By that time it was light enough to see clearly at close range, and Narayan Singh caught my eye behind her back. I nodded. If there were any likelihood of Ali Higg being on the prowl, why should she be in such a hurry to make terms?
Right then Grim called a halt—none too soon for the camels—in a semicircular space protected by a low cliff that might have been a quarry face two thousand years ago; what might have been a pit was all filled in by drifted sand.

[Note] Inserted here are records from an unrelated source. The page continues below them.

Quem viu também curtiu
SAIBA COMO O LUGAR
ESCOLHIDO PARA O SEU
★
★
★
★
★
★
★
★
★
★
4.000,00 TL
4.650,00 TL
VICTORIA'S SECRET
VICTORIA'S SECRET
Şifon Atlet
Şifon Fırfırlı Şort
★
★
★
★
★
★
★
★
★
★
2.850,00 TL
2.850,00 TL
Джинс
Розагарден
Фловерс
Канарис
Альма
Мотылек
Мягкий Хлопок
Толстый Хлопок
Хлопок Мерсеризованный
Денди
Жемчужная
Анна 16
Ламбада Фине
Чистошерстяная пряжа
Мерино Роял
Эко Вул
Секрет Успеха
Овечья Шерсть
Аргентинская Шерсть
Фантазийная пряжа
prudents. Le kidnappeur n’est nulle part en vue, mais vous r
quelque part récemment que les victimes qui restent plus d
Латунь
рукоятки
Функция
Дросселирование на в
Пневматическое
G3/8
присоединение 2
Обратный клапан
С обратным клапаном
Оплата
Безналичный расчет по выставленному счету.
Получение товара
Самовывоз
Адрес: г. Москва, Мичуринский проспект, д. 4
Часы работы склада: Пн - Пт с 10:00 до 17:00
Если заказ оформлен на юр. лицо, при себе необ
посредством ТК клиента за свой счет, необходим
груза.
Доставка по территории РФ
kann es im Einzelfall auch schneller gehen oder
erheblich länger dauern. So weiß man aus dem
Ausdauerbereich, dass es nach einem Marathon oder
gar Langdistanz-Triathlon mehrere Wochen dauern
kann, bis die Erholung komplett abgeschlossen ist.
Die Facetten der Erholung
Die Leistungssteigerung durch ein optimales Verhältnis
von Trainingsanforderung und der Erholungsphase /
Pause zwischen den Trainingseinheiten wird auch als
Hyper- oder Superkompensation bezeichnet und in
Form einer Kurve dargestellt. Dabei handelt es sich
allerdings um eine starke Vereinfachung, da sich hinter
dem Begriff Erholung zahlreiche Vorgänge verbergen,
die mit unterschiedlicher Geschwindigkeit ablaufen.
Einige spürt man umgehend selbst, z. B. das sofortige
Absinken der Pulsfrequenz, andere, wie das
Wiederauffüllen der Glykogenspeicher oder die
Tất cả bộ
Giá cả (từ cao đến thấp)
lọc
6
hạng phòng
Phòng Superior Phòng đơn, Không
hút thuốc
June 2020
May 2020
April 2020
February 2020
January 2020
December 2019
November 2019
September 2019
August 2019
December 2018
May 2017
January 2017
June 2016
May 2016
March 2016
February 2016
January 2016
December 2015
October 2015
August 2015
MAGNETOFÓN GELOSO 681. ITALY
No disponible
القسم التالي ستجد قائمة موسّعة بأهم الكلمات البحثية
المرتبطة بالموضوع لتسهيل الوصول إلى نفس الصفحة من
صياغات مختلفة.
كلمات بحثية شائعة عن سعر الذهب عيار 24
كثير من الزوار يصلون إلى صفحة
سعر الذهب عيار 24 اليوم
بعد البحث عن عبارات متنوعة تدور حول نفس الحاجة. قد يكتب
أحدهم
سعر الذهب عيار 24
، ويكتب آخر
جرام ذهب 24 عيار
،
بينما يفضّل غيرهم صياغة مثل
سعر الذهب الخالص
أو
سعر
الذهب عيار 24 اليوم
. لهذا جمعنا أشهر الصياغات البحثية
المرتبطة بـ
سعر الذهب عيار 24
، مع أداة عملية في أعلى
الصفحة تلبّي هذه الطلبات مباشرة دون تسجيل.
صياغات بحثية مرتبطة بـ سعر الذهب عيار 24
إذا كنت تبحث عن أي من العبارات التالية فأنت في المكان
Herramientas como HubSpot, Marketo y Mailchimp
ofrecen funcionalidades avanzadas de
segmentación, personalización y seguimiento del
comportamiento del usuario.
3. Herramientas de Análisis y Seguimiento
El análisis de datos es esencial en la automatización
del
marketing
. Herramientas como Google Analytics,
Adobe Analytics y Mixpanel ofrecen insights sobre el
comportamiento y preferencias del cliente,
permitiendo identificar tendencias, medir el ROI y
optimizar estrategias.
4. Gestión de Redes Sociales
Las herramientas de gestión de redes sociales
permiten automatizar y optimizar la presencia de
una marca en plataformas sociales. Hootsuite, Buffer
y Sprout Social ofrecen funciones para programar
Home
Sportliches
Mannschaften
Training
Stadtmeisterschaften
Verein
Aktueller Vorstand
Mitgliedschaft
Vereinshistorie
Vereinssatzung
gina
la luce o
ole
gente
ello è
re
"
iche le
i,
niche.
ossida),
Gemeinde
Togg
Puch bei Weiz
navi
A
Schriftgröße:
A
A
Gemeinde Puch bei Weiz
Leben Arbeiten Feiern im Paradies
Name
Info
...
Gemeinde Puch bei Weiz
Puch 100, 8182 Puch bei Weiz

But he had his own mat spread on the top of the cliff, whence he could keep an eye on the surrounding country, and gave none of the prisoners a chance to talk to him.
Nobody helped Jael Higg from her camel, for she jumped down like an acrobat and stood staring about her at Ali Baba’s gang, and being stared at as they went about the business of offloading the complaining beasts. I saw Ayisha get out of the shibriyah, face around slowly, and meet Jael’s eyes.
Neither woman spoke for a minute, or made any sign, but you could almost see the alternating current of scorn and hate that passed between them. Then Ayisha fell back on insolence and walked past Jael deliberately, with dark eyes flashing and a thin smile on her lips.
“So you are now a Pathan’s light o’ love?” Jael sneered in Arabic.
At that Ayisha turned again and faced her,
“Who speaks? She whom the Lion could not trust to go to Hebron? Um Kulsum!” [1]
Ayisha passed on with a scornful shoulder movement. Narayan Singh grinned with malicious amusement. And I was just in time to catch two of the men again attacking my medicine-chest. Instead of trying to open it they were dragging it along the ground, and they were as pleased with themselves as two small dogs caught burying a boot.
“She has given us money!”
“Who has?”
“The lady Ayisha. We are to bring her this, and she will take poison from it and put it in the other woman’s food! So Jimgrim will be rid of her, and all will be well!”
I got Narayan Singh to keep his eye on the chest, and walked up to where Grim was going through the form of Moslem prayer, facing Mecca on his mat on the low hill-top. That was for the benefit of the prisoners, no doubt.
To save time I got down on my knees beside him and went through the same motions, keeping a bright lookout for interruptions and telling him in low tones all that had taken place, repeating conversations word for word as well as I could recall them.
At last wé both squatted, facing each other, and he lighted a cigaret, but it was several minutes yet before he answered.
“Wants to make terms in a hurry, eh? And has the Lion’s seal with her?” he said at last. “Well, as old Ali Baba keeps repeating, Allah makes all things easy! It’s a little soon to talk yet, but I think we’ve got the Lion of Petra on the hip!”
- ↑ Um Kulsum was a lady in Arabic legend whose immoralities have made her name a byword.